* [Task objective]
All pictures are to be dropped, and the remaining data set down exactly.

* [Available data]
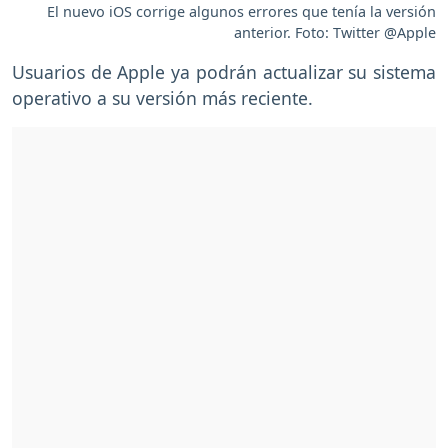
El nuevo iOS corrige algunos errores que tenía la versión
anterior. Foto: Twitter @Apple
Usuarios de Apple ya podrán actualizar su sistema
operativo a su versión más reciente.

* [Answer to this problem]
El nuevo iOS corrige algunos errores que tenía la versión
anterior. Foto: Twitter @Apple
Usuarios de Apple ya podrán actualizar su sistema
operativo a su versión más reciente.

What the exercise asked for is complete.